Problem requirements:
Extract, exactly and without pictures, every line from the one that includes "Г. Никитина" through the final line of the material below.

══════════

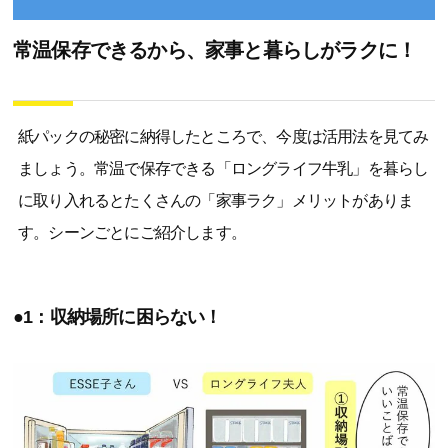
常温保存できるから、家事と暮らしがラクに！
紙パックの秘密に納得したところで、今度は活用法を見てみ
ましょう。常温で保存できる「ロングライフ牛乳」を暮らし
に取り入れるとたくさんの「家事ラク」メリットがありま
す。シーンごとにご紹介します。
●1：収納場所に困らない！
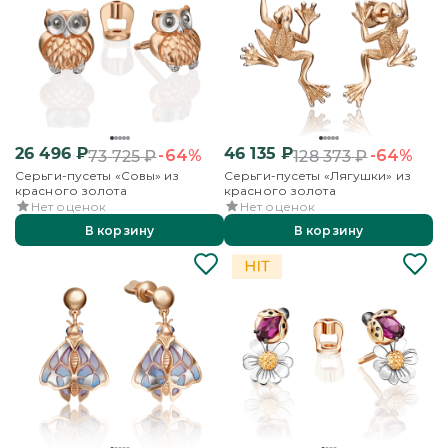
26 496
₽
46 135
₽
-64%
-64%
73 725
₽
128 373
₽
Серьги-пусеты «Совы» из
Серьги-пусеты «Лягушки» из
красного золота
красного золота
Нет оценок
Нет оценок
В корзину
В корзину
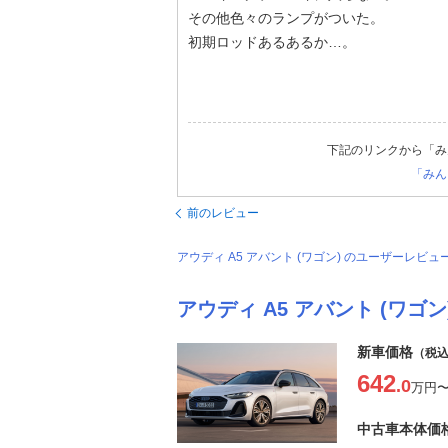
その他色々のランプがついた。
初期ロッドあるあるか…。
下記のリンクから「み
「みん
前のレビュー
アウディ A5 アバント (ワゴン) のユーザーレ
アウディ A5 アバント (ワゴン
新車価格
（税
642
.0
万円
中古車本体価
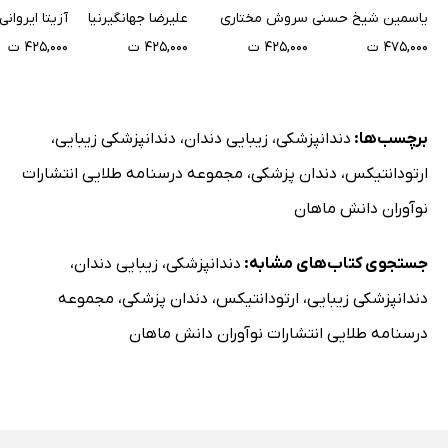
اطفال
فک و صورت مالامد -
یاسمین شیخ حسنی
سروش مختاری
علیرضا جهانگیرنیا
آزیتا ایروانی
2020
۴۷۵,۰۰۰ ت
۴۲۵,۰۰۰ ت
۴۲۵,۰۰۰ ت
۴۲۵,۰۰۰ ت
برچسب‌ها:
دندانپزشکی
،
زیبایی دندان
،
دندانپزشکی زیبایی
،
ارتودانتیکس
،
دندان پزشکی
،
مجموعه درسنامه طلایی انتشارات
نوآوران دانش ماهان
جستجوی کتاب‌های مشابه:
دندانپزشکی
،
زیبایی دندان
،
دندانپزشکی زیبایی
،
ارتودانتیکس
،
دندان پزشکی
،
مجموعه
درسنامه طلایی انتشارات نوآوران دانش ماهان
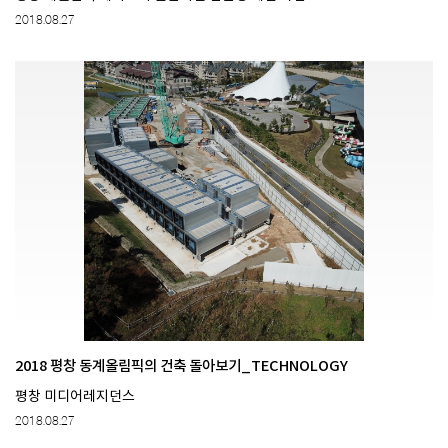
2018.08.27
2018 평창 동계올림픽의 건축 돌아보기_TECHNOLOGY
평창 미디어레지던스
2018.08.27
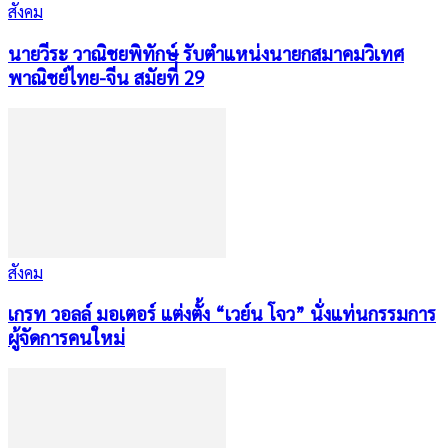
สังคม
นายวีระ วาณิชยพิทักษ์ รับตำแหน่งนายกสมาคมวิเทศ
พาณิชย์ไทย-จีน สมัยที่ 29
สังคม
เกรท วอลล์ มอเตอร์ แต่งตั้ง “เวย์น โจว” นั่งแท่นกรรมการ
ผู้จัดการคนใหม่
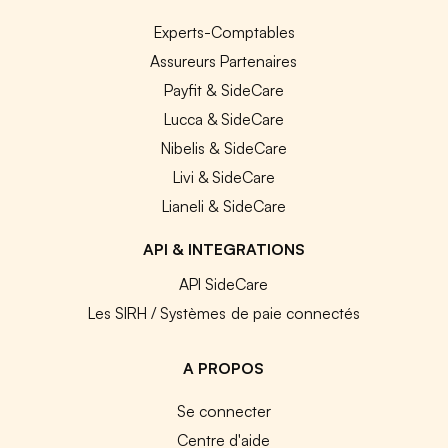
Experts-Comptables
Assureurs Partenaires
Payfit & SideCare
Lucca & SideCare
Nibelis & SideCare
Livi & SideCare
Lianeli & SideCare
API & INTEGRATIONS
API SideCare
Les SIRH / Systèmes de paie connectés
A PROPOS
Se connecter
Centre d'aide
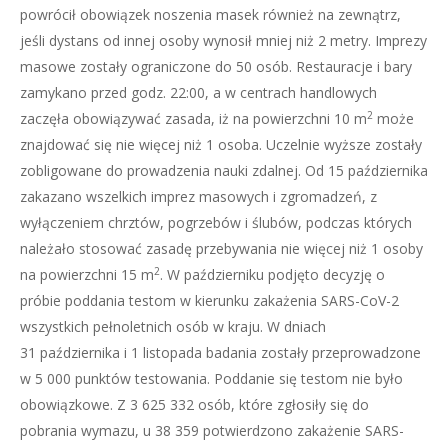
powrócił obowiązek noszenia masek również na zewnątrz,
jeśli dystans od innej osoby wynosił mniej niż 2 metry. Imprezy
masowe zostały ograniczone do 50 osób. Restauracje i bary
zamykano przed godz. 22:00, a w centrach handlowych
2
zaczęła obowiązywać zasada, iż na powierzchni 10 m
może
znajdować się nie więcej niż 1 osoba. Uczelnie wyższe zostały
zobligowane do prowadzenia nauki zdalnej. Od 15 października
zakazano wszelkich imprez masowych i zgromadzeń, z
wyłączeniem chrztów, pogrzebów i ślubów, podczas których
należało stosować zasadę przebywania nie więcej niż 1 osoby
2
na powierzchni 15 m
. W październiku podjęto decyzję o
próbie poddania testom w kierunku zakażenia SARS-CoV-2
wszystkich pełnoletnich osób w kraju. W dniach
31 października i 1 listopada badania zostały przeprowadzone
w 5 000 punktów testowania. Poddanie się testom nie było
obowiązkowe. Z 3 625 332 osób, które zgłosiły się do
pobrania wymazu, u 38 359 potwierdzono zakażenie SARS-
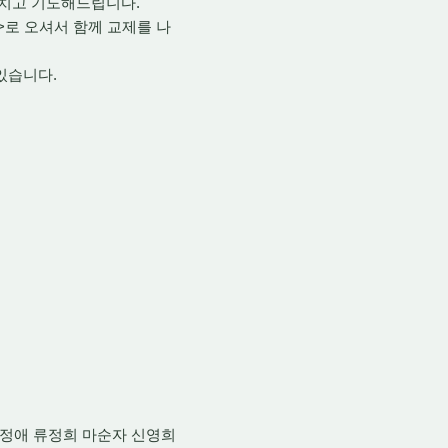
마치고 기도해드립니다.
>로 오셔서 함께 교제를 나
있습니다.
도정애 류정희 마순자 신영희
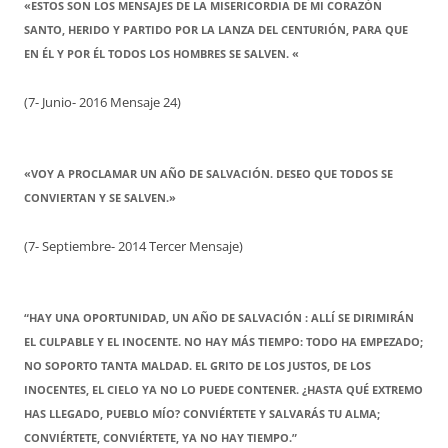
«ESTOS SON LOS MENSAJES DE LA MISERICORDIA DE MI CORAZÓN
SANTO, HERIDO Y PARTIDO POR LA LANZA DEL CENTURIÓN, PARA QUE
EN ÉL Y POR ÉL TODOS LOS HOMBRES SE SALVEN. «
(7- Junio- 2016 Mensaje 24)
«VOY A PROCLAMAR UN AÑO DE SALVACIÓN. DESEO QUE TODOS SE
CONVIERTAN Y SE SALVEN.»
(7- Septiembre- 2014 Tercer Mensaje)
“HAY UNA OPORTUNIDAD, UN AÑO DE SALVACIÓN : ALLÍ SE DIRIMIRÁN
EL CULPABLE Y EL INOCENTE. NO HAY MÁS TIEMPO: TODO HA EMPEZADO;
NO SOPORTO TANTA MALDAD. EL GRITO DE LOS JUSTOS, DE LOS
INOCENTES, EL CIELO YA NO LO PUEDE CONTENER. ¿HASTA QUÉ EXTREMO
HAS LLEGADO, PUEBLO MÍO? CONVIÉRTETE Y SALVARÁS TU ALMA;
CONVIÉRTETE, CONVIÉRTETE, YA NO HAY TIEMPO.”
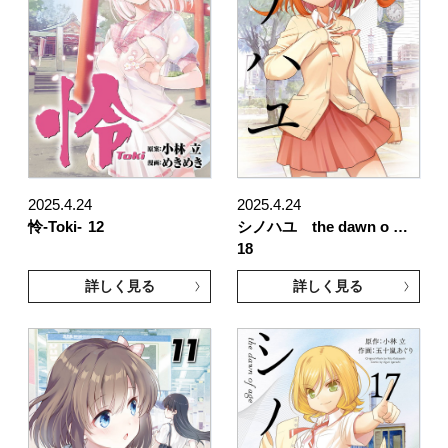
2025.4.24
2025.4.24
怜-Toki-
12
シノハユ the dawn o …
18
詳しく見る
詳しく見る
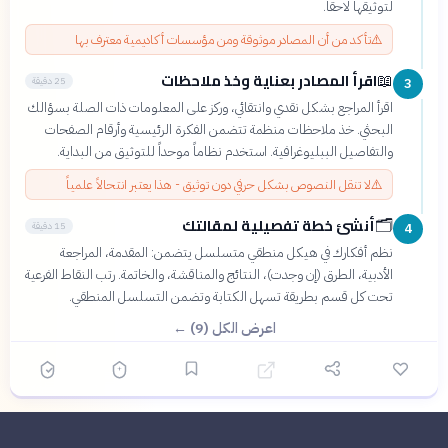
لتوثيقها لاحقاً.
⚠️
تأكد من أن المصادر موثوقة ومن مؤسسات أكاديمية معترف بها
اقرأ المصادر بعناية وخذ ملاحظات
📖
25 دقيقة
3
اقرأ المراجع بشكل نقدي وانتقائي، وركز على المعلومات ذات الصلة بسؤالك
البحثي. خذ ملاحظات منظمة تتضمن الفكرة الرئيسية وأرقام الصفحات
والتفاصيل الببليوغرافية. استخدم نظاماً موحداً للتوثيق من البداية.
⚠️
لا تنقل النصوص بشكل حرفي دون توثيق - هذا يعتبر انتحالاً علمياً
أنشئ خطة تفصيلية لمقالتك
🗂️
15 دقيقة
4
نظم أفكارك في هيكل منطقي متسلسل يتضمن: المقدمة، المراجعة
الأدبية، الطرق (إن وجدت)، النتائج والمناقشة، والخاتمة. رتب النقاط الفرعية
تحت كل قسم بطريقة تسهل الكتابة وتضمن التسلسل المنطقي.
اعرض الكل (9) ←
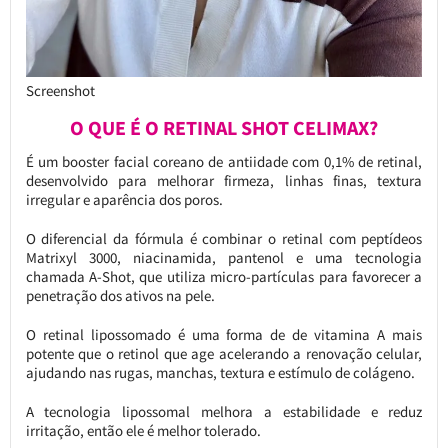
Screenshot
O QUE É O RETINAL SHOT CELIMAX?
É um booster facial coreano de antiidade com 0,1% de retinal,
desenvolvido para melhorar firmeza, linhas finas, textura
irregular e aparência dos poros.
O diferencial da fórmula é combinar o retinal com peptídeos
Matrixyl 3000, niacinamida, pantenol e uma tecnologia
chamada A-Shot, que utiliza micro-partículas para favorecer a
penetração dos ativos na pele.
O retinal lipossomado é uma forma de de vitamina A mais
potente que o retinol que age acelerando a renovação celular,
ajudando nas rugas, manchas, textura e estímulo de colágeno.
A tecnologia lipossomal melhora a estabilidade e reduz
irritação, então ele é melhor tolerado.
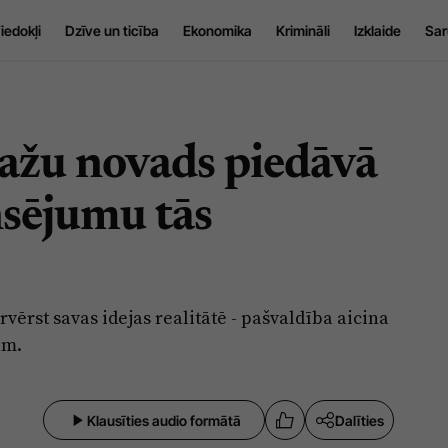
iedokļi
Dzīve un ticība
Ekonomika
Krimināli
Izklaide
Sar
pažu novads piedāvā
nsējumu tās
vērst savas idejas realitātē - pašvaldība aicina
am.
Klausīties audio formātā
Dalīties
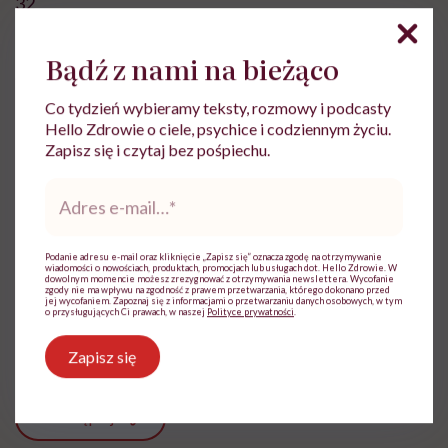
32
– Maher T., Strek M., Antifibrotic therapy for
Bądź z nami na bieżąco
idiopathic pulmonary fibrosis: time to treat; Respir
Co tydzień wybieramy teksty, rozmowy i podcasty
Res. 2019; 20: 205.
Hello Zdrowie o ciele, psychice i codziennym życiu.
Zapisz się i czytaj bez pośpiechu.
Adres
e-
mail
*
Justyna Mazur
Podanie adresu e-mail oraz kliknięcie „Zapisz się” oznacza zgodę na otrzymywanie
wiadomości o nowościach, produktach, promocjach lub usługach dot. Hello Zdrowie. W
dowolnym momencie możesz zrezygnować z otrzymywania newslettera. Wycofanie
Diagnostka laboratoryjna z wykształcenia,
zgody nie ma wpływu na zgodność z prawem przetwarzania, którego dokonano przed
jej wycofaniem. Zapoznaj się z informacjami o przetwarzaniu danych osobowych, w tym
a z zawodu copywriterka medyczna.
o przysługujących Ci prawach, w naszej
Polityce prywatności
.
Zobacz profil
Zapisz się
Udostępnij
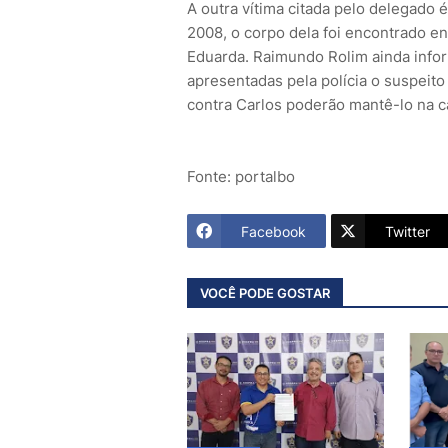
A outra vítima citada pelo delegado
2008, o corpo dela foi encontrado e
Eduarda. Raimundo Rolim ainda infor
apresentadas pela polícia o suspeito
contra Carlos poderão mantê-lo na c
Fonte: portalbo
Facebook
Twitter
VOCÊ PODE GOSTAR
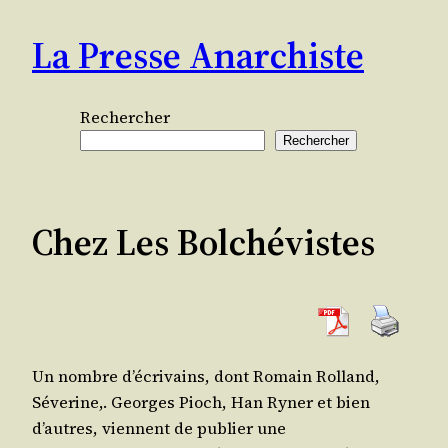
Aller
La Presse Anarchiste
au
contenu
Rechercher
Rechercher
Chez Les Bolchévistes
Un nombre d’é­cri­vains, dont Romain Rol­land,
Séve­rine,. Georges Pioch, Han Ryner et bien
d’autres, viennent de publier une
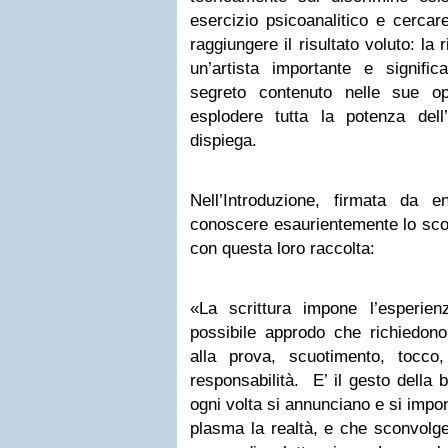
esercizio psicoanalitico e cercar
raggiungere il risultato voluto: la
un’artista importante e signifi
segreto contenuto nelle sue o
esplodere tutta la potenza del
dispiega.
Nell’Introduzione, firmata da e
conoscere esaurientemente lo scop
con questa loro raccolta:
«La scrittura impone l’esperie
possibile approdo che richiedo
alla prova, scuotimento, tocc
responsabilità. E’ il gesto della b
ogni volta si annunciano e si impo
plasma la realtà, e che sconvolge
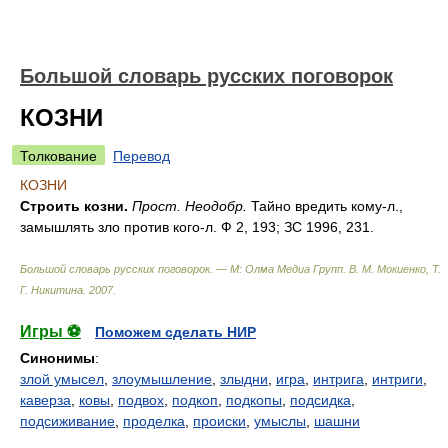
Большой словарь русских поговорок
КОЗНИ
Толкование
Перевод
КОЗНИ
Строить козни.
Прост. Неодобр.
Тайно вредить кому-л.,
замышлять зло против кого-л. Ф 2, 193; ЗС 1996, 231.
Большой словарь русских поговорок. — М: Олма Медиа Групп
.
В. М. Мокиенко, Т.
Г. Никитина
.
2007
.
Игры ⚽
Поможем сделать НИР
Синонимы
:
злой умысел
,
злоумышление
,
злыдни
,
игра
,
интрига
,
интриги
,
каверза
,
ковы
,
подвох
,
подкоп
,
подкопы
,
подсидка
,
подсиживание
,
проделка
,
происки
,
умыслы
,
шашни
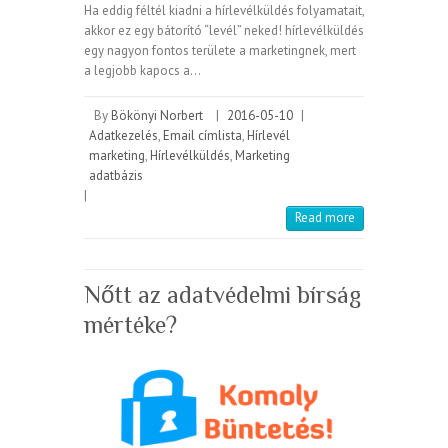
Ha eddig féltél kiadni a hírlevélküldés folyamatait,
akkor ez egy bátorító “levél” neked! hírlevélküldés
egy nagyon fontos területe a marketingnek, mert
a legjobb kapocs a…
By
Bökönyi Norbert
|
2016-05-10
|
Adatkezelés
,
Email címlista
,
Hírlevél
marketing
,
Hírlevélküldés
,
Marketing
adatbázis
|
Read more
Nőtt az adatvédelmi bírság
mértéke?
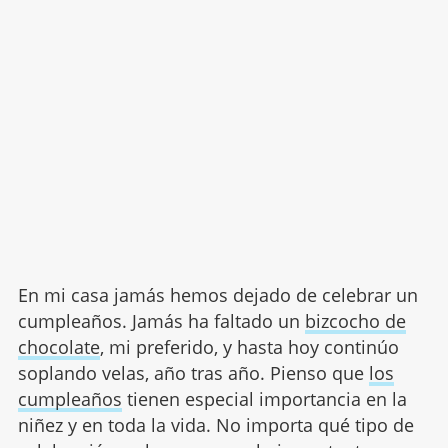
En mi casa jamás hemos dejado de celebrar un
cumpleaños. Jamás ha faltado un
bizcocho de
chocolate
, mi preferido, y hasta hoy continúo
soplando velas, año tras año. Pienso que
los
cumpleaños
tienen especial importancia en la
niñez y en toda la vida. No importa qué tipo de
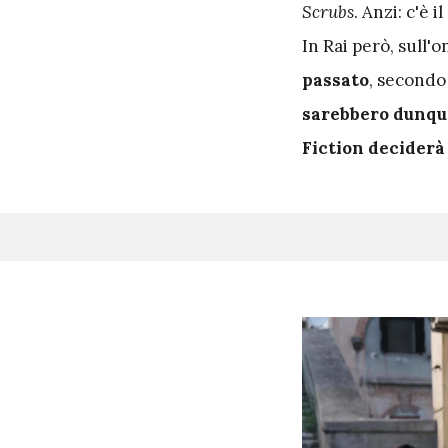
Scrubs
. Anzi: c'è 
In Rai però, sull'
passato
, second
sarebbero dunque
Fiction deciderà 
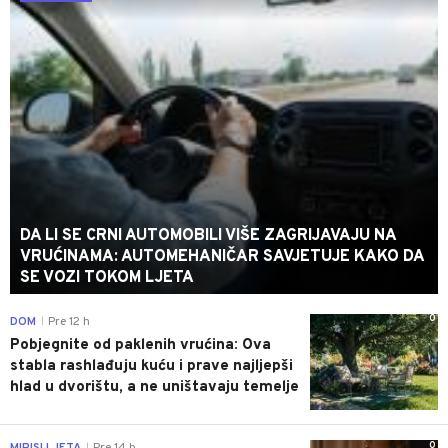
DA LI SE CRNI AUTOMOBILI VIŠE ZAGRIJAVAJU NA
VRUĆINAMA: AUTOMEHANIČAR SAVJETUJE KAKO DA
SE VOZI TOKOM LJETA
0
DOM
Pre 12 h
|
Pobjegnite od paklenih vrućina: Ova
stabla rashlađuju kuću i prave najljepši
hlad u dvorištu, a ne uništavaju temelje
0
|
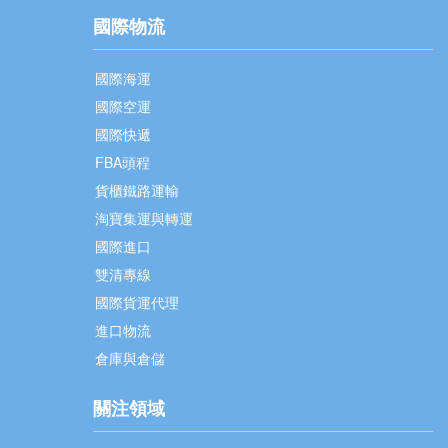
國際物流
國際海運
國際空運
國際快遞
FBA頭程
貨櫃鐵路運輸
淘寶集運與轉運
國際進口
雙清專線
國際貨運代理
進口物流
倉庫與倉儲
關注領域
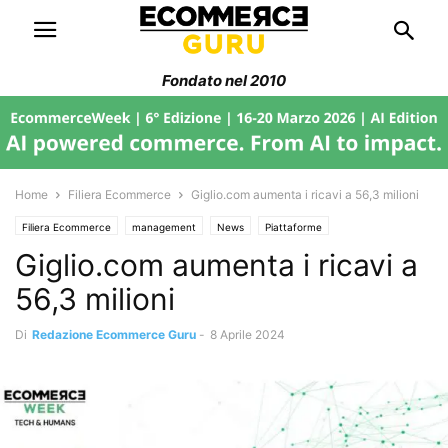
Fondato nel 2010
Home
Filiera Ecommerce
Giglio.com aumenta i ricavi a 56,3 milioni
Filiera Ecommerce
management
News
Piattaforme
Giglio.com aumenta i ricavi a
Storie di Aziende Italiane
Trend di Mercato
56,3 milioni
Di
Redazione Ecommerce Guru
-
8 Aprile 2024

══════════

Answer space:
Г. Никитина
.
2007
.
Игры ⚽
Поможем сделать НИР
Синонимы
:
злой умысел
,
злоумышление
,
злыдни
,
игра
,
интрига
,
интриги
,
каверза
,
ковы
,
подвох
,
подкоп
,
подкопы
,
подсидка
,
подсиживание
,
проделка
,
происки
,
умыслы
,
шашни
Ha eddig féltél kiadni a hírlevélküldés folyamatait,
akkor ez egy bátorító “levél” neked! hírlevélküldés
egy nagyon fontos területe a marketingnek, mert
a legjobb kapocs a…
By
Bökönyi Norbert
|
2016-05-10
|
Adatkezelés
,
Email címlista
,
Hírlevél
marketing
,
Hírlevélküldés
,
Marketing
adatbázis
|
Read more
Nőtt az adatvédelmi bírság
mértéke?
En mi casa jamás hemos dejado de celebrar un
cumpleaños. Jamás ha faltado un
bizcocho de
chocolate
, mi preferido, y hasta hoy continúo
soplando velas, año tras año. Pienso que
los
cumpleaños
tienen especial importancia en la
niñez y en toda la vida. No importa qué tipo de
Scrubs
. Anzi: c'è 
In Rai però, sull'
passato
, second
sarebbero dunque
Fiction deciderà 
DA LI SE CRNI AUTOMOBILI VIŠE ZAGRIJAVAJU NA
VRUĆINAMA: AUTOMEHANIČAR SAVJETUJE KAKO DA
SE VOZI TOKOM LJETA
0
DOM
Pre 12 h
|
Pobjegnite od paklenih vrućina: Ova
stabla rashlađuju kuću i prave najljepši
hlad u dvorištu, a ne uništavaju temelje
0
|
國際物流
國際海運
國際空運
國際快遞
FBA頭程
貨櫃鐵路運輸
淘寶集運與轉運
國際進口
雙清專線
國際貨運代理
進口物流
倉庫與倉儲
關注領域
Fondato nel 2010
Home
Filiera Ecommerce
Giglio.com aumenta i ricavi a 56,3 milioni
Filiera Ecommerce
management
News
Piattaforme
Giglio.com aumenta i ricavi a
Storie di Aziende Italiane
Trend di Mercato
56,3 milioni
Di
Redazione Ecommerce Guru
-
8 Aprile 2024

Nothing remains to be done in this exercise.